Il lenzuolo, a due piazze, non è una scelta casuale, rappresenta il primo punto di contatto dell’amore tra uomo e donna, soprattutto quello del corredo, destinato magari alla prima notte coniugale. Non potendo e non volendo più farne uso da sola, la sua superficie ha raccolto comunque una storia d’amore e sacrifici, con l’aggiunta di qualche poesia in rima. Nella vita di Clelia le poesie devono essere state ben poche, ma sono ben identificabili, a dimostrazione che una vita di povertà non preclude una vita ricca di sentimento. Questo deve averlo capito anche Clelia, che oltre a coprire il lenzuolo con 185 righe orizzontali ha posto 9 poesie su altrettante colonne verticali, quasi fossero dei merletti, un abbellimento alla vita, un decoro che rende tutto più interessante. Insomma, la grafia potrà anche essere un po' incerta e malferma, l'italiano insicuro e zoppicante, la vita non certo rose e fiori, eppure da tutto questo potrà emergere poesia, amore e rispetto, anche se gli elementi lasciassero presagire il contrario. La storia, le parole di Clelia, prendono il via grazie ad una promessa: lui ha 25 anni, lei 14, al compimento dei 16 la sposerà. L'impegno sarà rispettato e il 21 febbraio del 1929 nascerà il primo figlio. Bravo Anteo!
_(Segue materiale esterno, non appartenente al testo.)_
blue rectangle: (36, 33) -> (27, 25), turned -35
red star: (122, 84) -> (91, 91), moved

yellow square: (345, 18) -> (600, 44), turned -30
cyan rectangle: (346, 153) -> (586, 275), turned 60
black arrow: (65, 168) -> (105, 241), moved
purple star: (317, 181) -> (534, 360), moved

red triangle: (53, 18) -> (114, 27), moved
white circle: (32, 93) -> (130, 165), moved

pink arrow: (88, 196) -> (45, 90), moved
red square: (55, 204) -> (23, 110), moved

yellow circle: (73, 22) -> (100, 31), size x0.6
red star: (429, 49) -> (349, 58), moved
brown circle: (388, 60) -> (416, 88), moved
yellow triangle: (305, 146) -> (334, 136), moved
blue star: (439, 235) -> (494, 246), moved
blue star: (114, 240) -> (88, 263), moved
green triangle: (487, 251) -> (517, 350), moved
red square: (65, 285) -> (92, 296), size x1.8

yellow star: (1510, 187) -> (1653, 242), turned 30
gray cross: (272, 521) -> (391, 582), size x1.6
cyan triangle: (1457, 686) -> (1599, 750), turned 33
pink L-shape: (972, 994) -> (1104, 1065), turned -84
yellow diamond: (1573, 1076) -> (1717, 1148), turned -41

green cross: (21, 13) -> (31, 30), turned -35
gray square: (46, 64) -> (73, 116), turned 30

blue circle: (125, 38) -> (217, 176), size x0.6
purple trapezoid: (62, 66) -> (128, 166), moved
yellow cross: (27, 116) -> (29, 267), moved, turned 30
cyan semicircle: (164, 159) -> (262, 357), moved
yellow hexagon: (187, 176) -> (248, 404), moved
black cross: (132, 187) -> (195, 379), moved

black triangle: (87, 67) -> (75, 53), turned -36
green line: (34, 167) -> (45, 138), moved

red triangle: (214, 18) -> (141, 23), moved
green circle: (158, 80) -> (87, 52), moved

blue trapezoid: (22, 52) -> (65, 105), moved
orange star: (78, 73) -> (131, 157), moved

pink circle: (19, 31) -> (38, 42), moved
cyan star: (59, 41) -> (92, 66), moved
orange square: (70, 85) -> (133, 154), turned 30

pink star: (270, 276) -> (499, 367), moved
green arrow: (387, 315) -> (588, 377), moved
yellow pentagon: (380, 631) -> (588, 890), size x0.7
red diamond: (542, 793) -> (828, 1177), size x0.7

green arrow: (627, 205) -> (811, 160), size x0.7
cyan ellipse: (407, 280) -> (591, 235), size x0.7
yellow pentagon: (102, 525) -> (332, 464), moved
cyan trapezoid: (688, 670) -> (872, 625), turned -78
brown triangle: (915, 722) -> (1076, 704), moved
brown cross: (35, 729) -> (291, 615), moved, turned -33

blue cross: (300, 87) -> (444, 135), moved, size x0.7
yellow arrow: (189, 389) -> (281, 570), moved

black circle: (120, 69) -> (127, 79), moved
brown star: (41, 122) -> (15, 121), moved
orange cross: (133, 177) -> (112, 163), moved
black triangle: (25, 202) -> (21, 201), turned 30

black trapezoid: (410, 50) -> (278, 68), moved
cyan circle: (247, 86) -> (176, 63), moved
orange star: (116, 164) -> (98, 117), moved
Come Ghizzardi, anche Clelia utilizza un italiano povero, una lingua ibrida imbastardita, una sorta di metalinguaggio padano fatto di termini italiani e dialettali, spesso uniti tra loro a formarne di nuovi. Ma mentre Ghizzardi ha raccontato un mondo prevalentemente maschile, dove le donne erano un “miraggio”, Clelia firma un diario al femminile, dove le difficoltà dell’essere madre e donna, in un mondo contadino per certi versi molto misogino e maschilista, emergono prepotentemente: avere figli o non averne poteva essere lo spartiacque tra una vita problematica e una più semplice. Clelia sembra non avere dubbi, nemmeno sull’aborto: “ma cose questo andamento di vita, vogliono divertirsi niente figli sarebbe comoda la vita; ma volere abbordire per me: è come uccidere una persona”.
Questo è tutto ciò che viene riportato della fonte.